Our Unique Approach: Fairly Traded and Community Aid
Fair Direct Trade
Our "Fair and Direct Trade" approach to coffee sourcing addresses all of the quality shortcomings of the "Fair Trade Certified" approach and provides ongoing, permanent solutions to help break the cycle of poverty. We buy our coffee directly and personally from large and small farms - including farmer coops - that meet our stringent standards for quality, compassion for workers, and environmental stewardship. We visit the farms personally, set up long-term contracts and develop long-term relationships with these farmers and coops. We always pay above their costs of production - plus a profit - which is a much higher price than Fair Trade. In fact current average price we pay is $1.55 for non organic and $1.87 for organic: far more than the $1.31/$1.55 price required for Fair Trade certification.
But we do even more. Through our groundbreaking Community Aid Program, we strive to break the cycle of poverty that exists in coffee communities by spending upwards of $1 million - every year - to improve the education, housing, health, and sanitary conditions for workers and their families on every farm where we do business - whether it's a huge plantation, a small farm or a coop of small farmers.
Finally, we provide agricultural assistance to all the farmers we work with to 1.) improve crop quality and 2.) convert to shade and organic farming to ensure the beans are sustainable, delicious and worth the higher prices we pay.

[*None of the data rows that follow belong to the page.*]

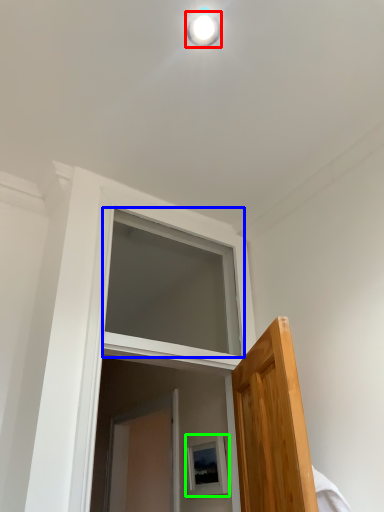 Question: Which object is the farthest from light fixture (highlighted by a red box)? Choose among these: window (highlighted by a blue box) or picture frame (highlighted by a green box).

Choices:
 (A) window
 (B) picture frame

Answer: (B) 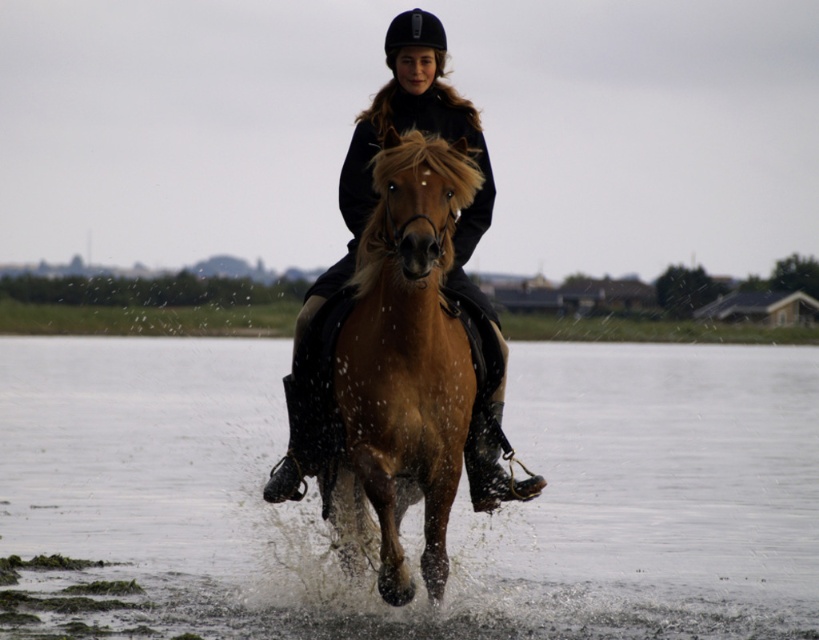 You are a photographer trying to capture the rider and horse in the scene. You notice two specific points in the image at coordinates point (440, 465) and point (469, 435). If you want to focus on the point that is nearer to your camera, which coordinate should you choose?

Point (440, 465) is closer to the camera than point (469, 435), so you should choose point (440, 465) to focus on the nearer point.

You are a photographer positioned at the edge of the water. You want to capture a photo of the brown glossy horse at center without the clear water at lower center appearing in the foreground. Is this possible based on their positions?

The clear water at lower center is further to the viewer than the brown glossy horse at center, so adjusting the camera angle to focus on the horse while avoiding the water in the foreground is not possible since the water is closer to the photographer.

You are a photographer trying to capture the horse and rider in the image. To ensure the reflection of the horse in the clear water at lower center is visible, where should you position yourself relative to the point at coordinates point (419, 502)?

To capture the reflection of the horse in the clear water at lower center, you should position yourself directly above or very close to the point at coordinates point (419, 502) because reflections are best viewed from the same angle as the light source, typically requiring a low camera angle near the water surface.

Not only does this make coffee taste delicious, but it also improves the environment – including the water supply - for the people, flora, and fauna there in and around coffee communities from Mexico to Rwanda.

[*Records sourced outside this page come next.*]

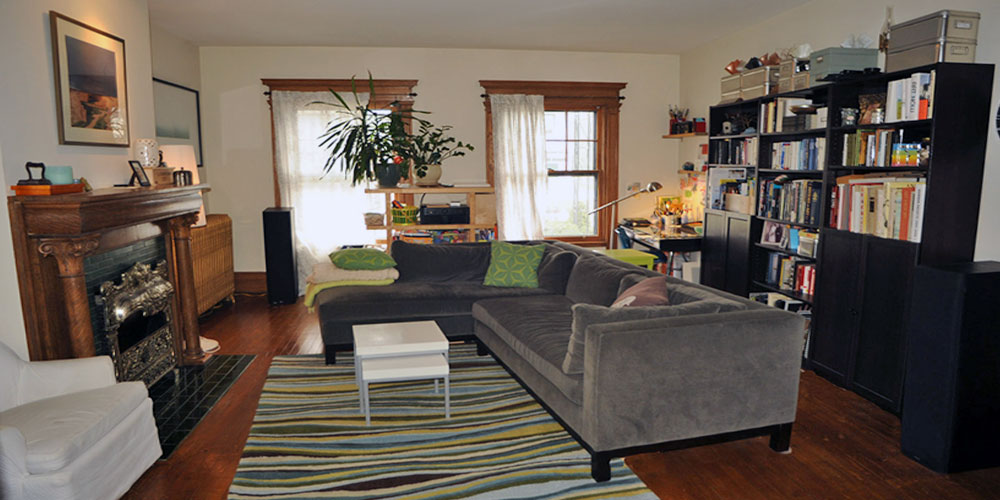 The height and width of the screenshot is (500, 1000). Identify the location of chair. (77, 422). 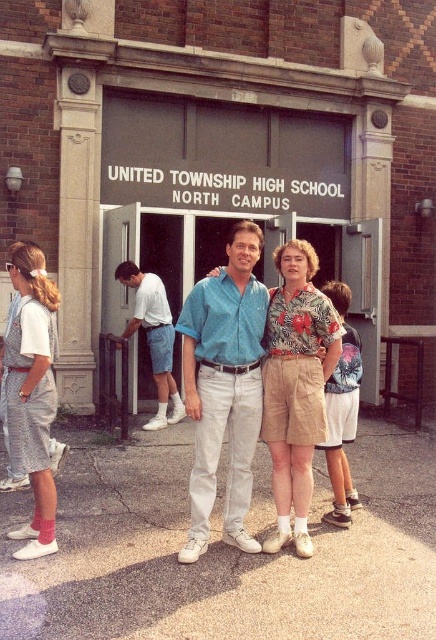 You are a photographer taking a picture of two people standing in front of United Township High School North Campus. The two people are wearing the floral print shirt at center and the floral fabric blouse at center. Which clothing item is positioned closer to the camera?

The floral print shirt at center is closer to the viewer than the floral fabric blouse at center, so the floral print shirt at center is positioned closer to the camera.

You are a photographer taking a picture of two people wearing floral clothing. The subjects are standing side by side in front of the school entrance. Which clothing item, the floral print shirt at center or the floral fabric blouse at center, will appear taller in the photo?

The floral print shirt at center will appear taller in the photo because it has a greater height compared to the floral fabric blouse at center. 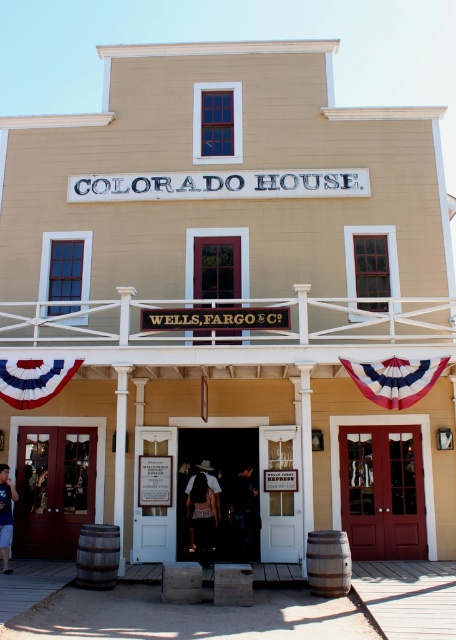 Does matte brown door at center have a greater width compared to wooden door at center?

Correct, the width of matte brown door at center exceeds that of wooden door at center.

Who is lower down, matte brown door at center or wooden door at center?

matte brown door at center is lower down.

Find the location of a particular element. The height and width of the screenshot is (640, 456). matte brown door at center is located at coordinates (219, 493).

Does matte wood door at center have a lesser width compared to wooden door at center?

Incorrect, matte wood door at center's width is not less than wooden door at center's.

What do you see at coordinates (383, 492) in the screenshot? The height and width of the screenshot is (640, 456). I see `matte wood door at center` at bounding box center [383, 492].

Where is `matte wood door at center`? This screenshot has height=640, width=456. matte wood door at center is located at coordinates (383, 492).

Who is more forward, (405, 404) or (14, 397)?

Positioned in front is point (405, 404).

Identify the location of red-white-blue fabric banner at center. (395, 380). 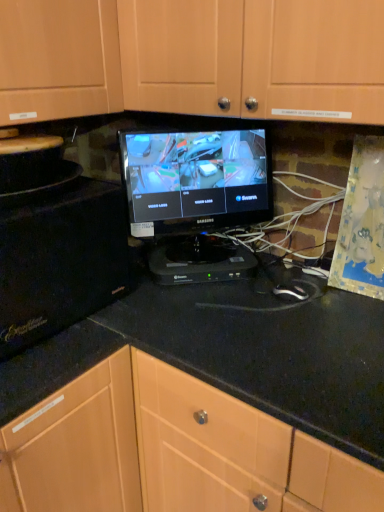 Identify the location of free space above black granite countertop at center (from a real-world perspective). (289, 332). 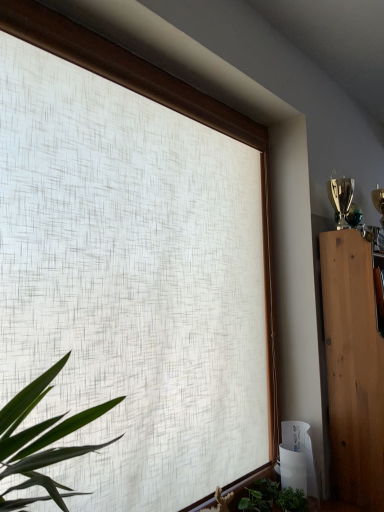 Question: From a real-world perspective, is green leafy plant at lower center positioned under green matte plant at lower right based on gravity?

Choices:
 (A) yes
 (B) no

Answer: (A)

Question: Is green leafy plant at lower center aimed at green matte plant at lower right?

Choices:
 (A) no
 (B) yes

Answer: (B)

Question: Is green leafy plant at lower center outside green matte plant at lower right?

Choices:
 (A) no
 (B) yes

Answer: (B)

Question: Does green leafy plant at lower center appear on the right side of green matte plant at lower right?

Choices:
 (A) no
 (B) yes

Answer: (A)

Question: Can you confirm if green leafy plant at lower center is taller than green matte plant at lower right?

Choices:
 (A) yes
 (B) no

Answer: (B)

Question: Is green leafy plant at lower center positioned in front of green matte plant at lower right?

Choices:
 (A) yes
 (B) no

Answer: (B)

Question: From the image's perspective, does light brown wood cabinet at right appear lower than green matte plant at lower right?

Choices:
 (A) no
 (B) yes

Answer: (A)

Question: From the image's perspective, is light brown wood cabinet at right on top of green matte plant at lower right?

Choices:
 (A) yes
 (B) no

Answer: (A)

Question: Is green matte plant at lower right surrounded by light brown wood cabinet at right?

Choices:
 (A) no
 (B) yes

Answer: (A)

Question: Could you tell me if light brown wood cabinet at right is facing green matte plant at lower right?

Choices:
 (A) no
 (B) yes

Answer: (A)

Question: Does light brown wood cabinet at right have a lesser width compared to green matte plant at lower right?

Choices:
 (A) yes
 (B) no

Answer: (B)

Question: Is light brown wood cabinet at right far away from green matte plant at lower right?

Choices:
 (A) yes
 (B) no

Answer: (B)

Question: Considering the relative sizes of light brown wood cabinet at right and green leafy plant at lower center in the image provided, is light brown wood cabinet at right taller than green leafy plant at lower center?

Choices:
 (A) yes
 (B) no

Answer: (A) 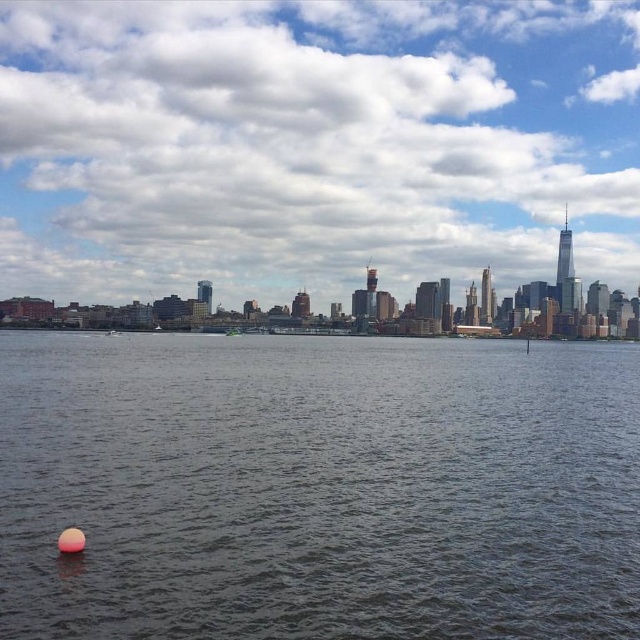 Which is more to the left, dark gray water at lower left or green plastic boat at center?

Positioned to the left is green plastic boat at center.

The width and height of the screenshot is (640, 640). What are the coordinates of `dark gray water at lower left` in the screenshot? It's located at (317, 486).

Identify the location of dark gray water at lower left. Image resolution: width=640 pixels, height=640 pixels. (317, 486).

Describe the element at coordinates (317, 486) in the screenshot. Image resolution: width=640 pixels, height=640 pixels. I see `dark gray water at lower left` at that location.

Locate an element on the screen. The height and width of the screenshot is (640, 640). dark gray water at lower left is located at coordinates (317, 486).

Is blue sky at upper center positioned behind green plastic boat at center?

Yes, it is.

Is point (428, 195) positioned after point (234, 333)?

Yes, point (428, 195) is farther from viewer.

Where is `blue sky at upper center`? blue sky at upper center is located at coordinates (312, 145). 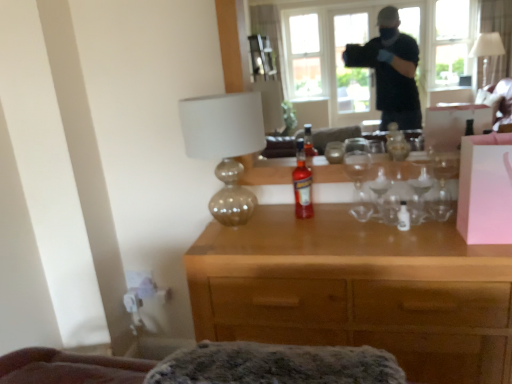 Where is `vacant area that lies to the right of matte gold lamp at center`? This screenshot has height=384, width=512. vacant area that lies to the right of matte gold lamp at center is located at coordinates click(x=306, y=230).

Coffee farming communities need help in so many ways other than just a slightly higher price. Our Community Aid Program – with direct investments to break the cycle of poverty, as well as consulting to improve agricultural quality in all our partner farming communities – is doing just that. We are proud to say that 100% of our coffee is fairly, directly and ethically traded. Because we have our boots on the ground at every farm where we buy coffee, we know that every dollar that goes to our partner coffee farms is making a real difference to lift farmers, workers, and their families out of poverty.
Pete Rogers, our green coffee buyer, reflected on customers' invaluable role: "The reality is that without you, our customers, we could never accomplish any of this. You are making the decision to buy this coffee, and through that you are supporting these programs and breaking the cycle of poverty. You need to understand the success and help us celebrate since without you the ‘we’ has no power, no success and few changes. So on behalf of the thousands of people in coffee communities world wide...Thank you!"